In the final scene, Carl awakens in his bed, his face tender and sore from the rifle blow. Victoria is bustling about their shelter, cheery and happy as if nothing has happened. Attending dutifully to Carl, she lets him know she has not been taking her shots, that she wanted to be fully aware and cognizant for a surprise she has for him. A few moments later the nearby starship explodes, Victoria having decided to destroy it—organ banks and all (save for a fresh supply of her “medicine”)—with multiple timed detonations. She then injects herself with the memory-killing LSD derivative and waltzes out of the bedroom, leaving Carl in shock. But Victor/Victoria/Dumbo’s world is now a carefree one once more and everything is right with the world as Shaw shows us in the story’s final three lines:
“Dumbo smiled as she watched the boys at play. She hoped the next child would be a girl because that was what Carl wanted more than anything in the world.

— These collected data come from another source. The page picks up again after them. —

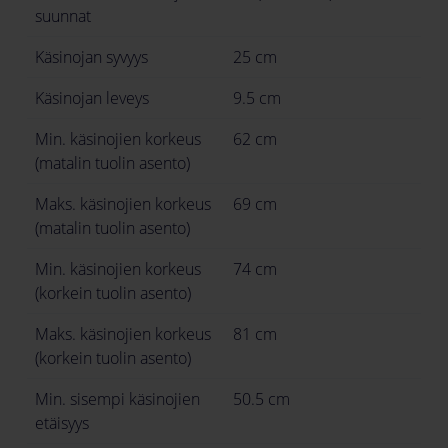
suunnat
Käsinojan syvyys
25 cm
Käsinojan leveys
9.5 cm
Min. käsinojien korkeus
62 cm
(matalin tuolin asento)
Maks. käsinojien korkeus
69 cm
(matalin tuolin asento)
Min. käsinojien korkeus
74 cm
(korkein tuolin asento)
Maks. käsinojien korkeus
81 cm
(korkein tuolin asento)
Min. sisempi käsinojien
50.5 cm
etäisyys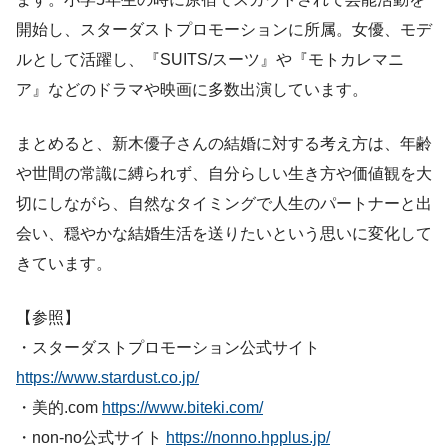
開始し、スターダストプロモーションに所属。女優、モデ
ルとして活躍し、『SUITS/スーツ』や『モトカレマニ
ア』などのドラマや映画に多数出演しています。
まとめると、新木優子さんの結婚に対する考え方は、年齢
や世間の常識に縛られず、自分らしい生き方や価値観を大
切にしながら、自然なタイミングで人生のパートナーと出
会い、穏やかな結婚生活を送りたいという思いに変化して
きています。
【参照】
・スターダストプロモーション公式サイト
https://www.stardust.co.jp/
・美的.com
https://www.biteki.com/
・non-no公式サイト
https://nonno.hpplus.jp/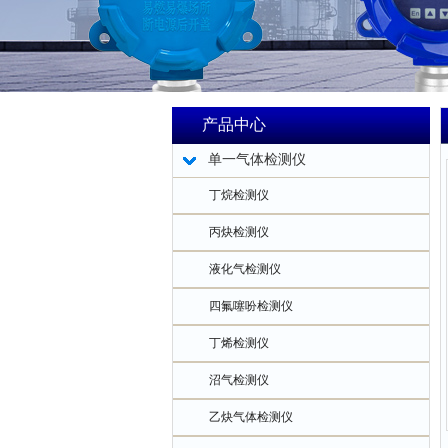
产品中心
单一气体检测仪
丁烷检测仪
丙炔检测仪
液化气检测仪
四氟噻吩检测仪
丁烯检测仪
沼气检测仪
乙炔气体检测仪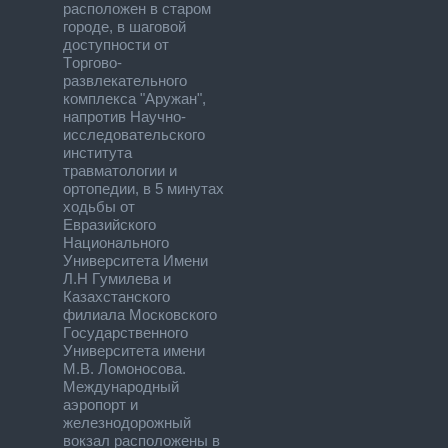
расположен в старом
городе, в шаговой
доступности от
Торгово-
развлекательного
комплекса "Аружан",
напротив Научно-
исследовательского
института
травматологии и
ортопедии, в 5 минутах
ходьбы от
Евразийского
Национального
Университета Имени
Л.Н Гумилева и
Казахстанского
филиала Московского
Государственного
Университета имени
М.В. Ломоносова.
Международный
аэропорт и
железнодорожный
вокзал расположены в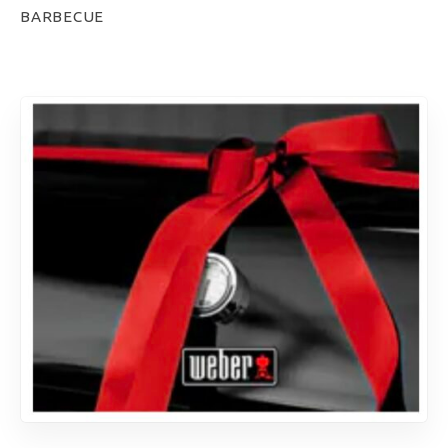
BARBECUE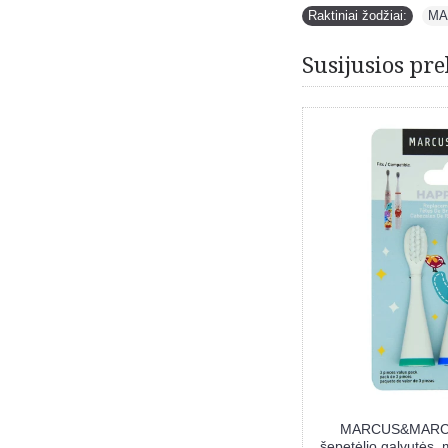
Raktiniai žodžiai:
MA
Susijusios pre
ARCUS&MARCUS daugkartinio naudojimo
MARCUS&MARCUS da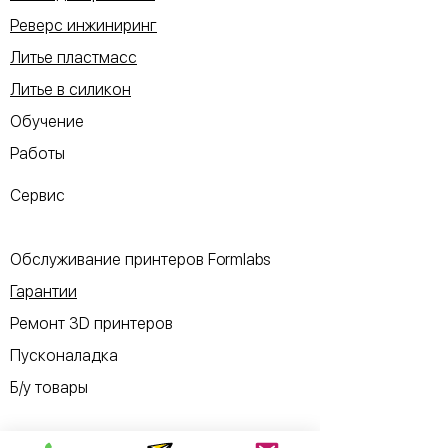
Реверс инжиниринг
Литье пластмасс
Литье в силикон
Обучение
Работы
Сервис
Обслуживание принтеров Formlabs
Гарантии
Ремонт 3D принтеров
Пусконаладка
Б/у товары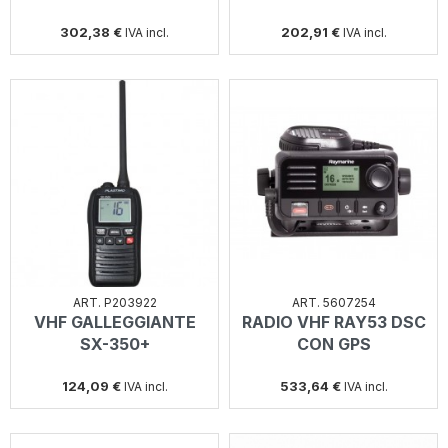
302,38 €
202,91 €
IVA incl.
IVA incl.
ART. P203922
ART. 5607254
VHF GALLEGGIANTE
RADIO VHF RAY53 DSC
SX-350+
CON GPS
124,09 €
533,64 €
IVA incl.
IVA incl.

“And all she wanted was to be his wife.”
Needless to say, there is a lot more to this story than meets the eye. Shaw has chosen the well worn theme of repopulation to hang his story on, and uses it to explore the theme of sexual identity—and one man’s visceral reaction to it. The commander of the downed starship, also a surgeon, is faced with a critical decision based upon severely limited options. Allow he and lieutenant commander Lucas to merely exist on an uninhabited world until they die, or try to begin the human race anew. Shaw chooses the latter option, but with the deeply flawed character of Carl, who takes on a god complex on the one hand, while his choice to repopulate the planet over time has unforeseen consequences, not least of which is the exposure of his deeply ingrained beliefs when it comes to accepting the woman he has made from a man, on the other hand. Was Carl’s choice to repopulate the planet such as he did (perhaps the only option) a wise one? Was it worthy of the sacrifice and consequences he would unknowingly and eventually be forced to face?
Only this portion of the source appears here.